• About this task:
Show each line in the listing below that contains the word "Tira".

• Source information:
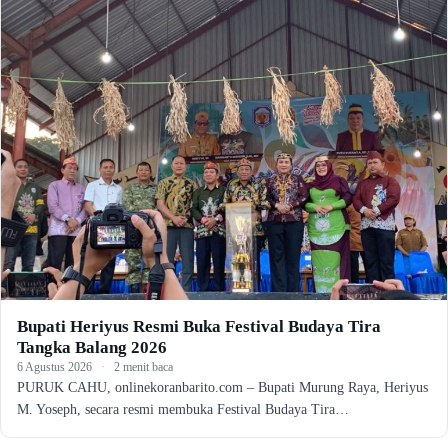
Bupati Heriyus Resmi Buka Festival Budaya Tira
Tangka Balang 2026
6 Agustus 2026
·
2 menit baca
PURUK CAHU, onlinekoranbarito.com – Bupati Murung Raya, Heriyus
M. Yoseph, secara resmi membuka Festival Budaya Tira…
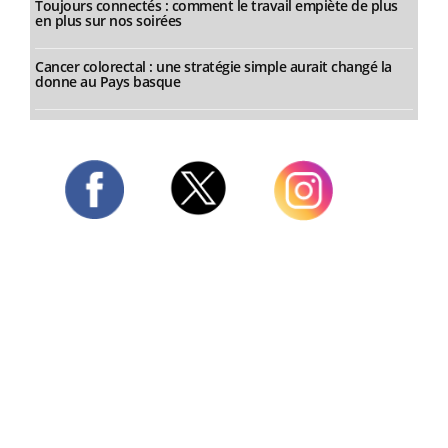
Toujours connectés : comment le travail empiète de plus
en plus sur nos soirées
Cancer colorectal : une stratégie simple aurait changé la
donne au Pays basque
Twitter
Facebook
Instagram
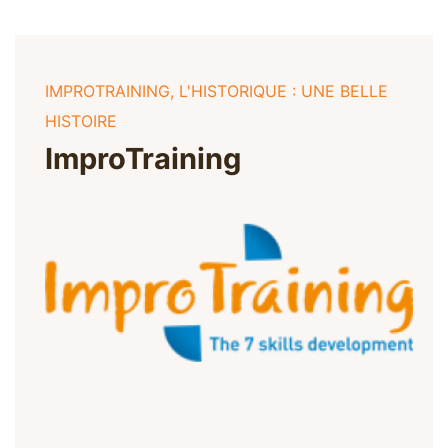
IMPROTRAINING, L'HISTORIQUE : UNE BELLE
HISTOIRE
ImproTraining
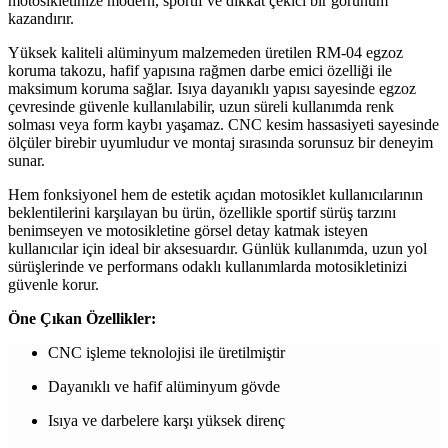
motosikletinize modern, sportif ve dikkat çekici bir görünüm
kazandırır.
Yüksek kaliteli alüminyum malzemeden üretilen RM-04 egzoz
koruma takozu, hafif yapısına rağmen darbe emici özelliği ile
maksimum koruma sağlar. Isıya dayanıklı yapısı sayesinde egzoz
çevresinde güvenle kullanılabilir, uzun süreli kullanımda renk
solması veya form kaybı yaşamaz. CNC kesim hassasiyeti sayesinde
ölçüler birebir uyumludur ve montaj sırasında sorunsuz bir deneyim
sunar.
Hem fonksiyonel hem de estetik açıdan motosiklet kullanıcılarının
beklentilerini karşılayan bu ürün, özellikle sportif sürüş tarzını
benimseyen ve motosikletine görsel detay katmak isteyen
kullanıcılar için ideal bir aksesuardır. Günlük kullanımda, uzun yol
sürüşlerinde ve performans odaklı kullanımlarda motosikletinizi
güvenle korur.
Öne Çıkan Özellikler:
CNC işleme teknolojisi ile üretilmiştir
Dayanıklı ve hafif alüminyum gövde
Isıya ve darbelere karşı yüksek direnç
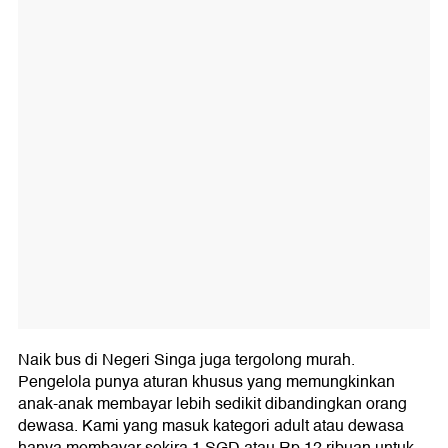
Naik bus di Negeri Singa juga tergolong murah.
Pengelola punya aturan khusus yang memungkinkan
anak-anak membayar lebih sedikit dibandingkan orang
dewasa. Kami yang masuk kategori adult atau dewasa
hanya membayar sekira 1 SGD atau Rp 12 ribuan untuk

• Solution to the problem:
Bupati Heriyus Resmi Buka Festival Budaya Tira
M. Yoseph, secara resmi membuka Festival Budaya Tira…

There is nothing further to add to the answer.